== Work item ==
Go through the entries, filter for the word "HVAC", and copy every line that has it.
^^^^^^^^
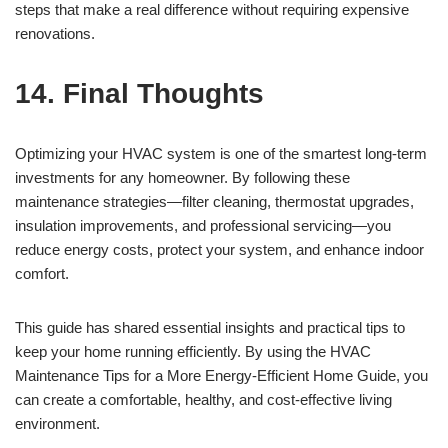
steps that make a real difference without requiring expensive
renovations.
14. Final Thoughts
Optimizing your HVAC system is one of the smartest long-term
investments for any homeowner. By following these
maintenance strategies—filter cleaning, thermostat upgrades,
insulation improvements, and professional servicing—you
reduce energy costs, protect your system, and enhance indoor
comfort.
This guide has shared essential insights and practical tips to
keep your home running efficiently. By using the HVAC
Maintenance Tips for a More Energy-Efficient Home Guide, you
can create a comfortable, healthy, and cost-effective living
environment.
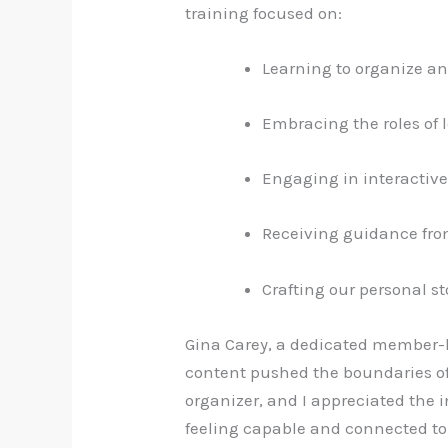
training focused on:
Learning to organize a
Embracing the roles of le
Engaging in interactive
Receiving guidance from
Crafting our personal st
Gina Carey, a dedicated member-le
content pushed the boundaries of
organizer, and I appreciated the i
feeling capable and connected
^^^^^^^^
== Response for this exercise ==
Optimizing your HVAC system is one of the smartest long-term
keep your home running efficiently. By using the HVAC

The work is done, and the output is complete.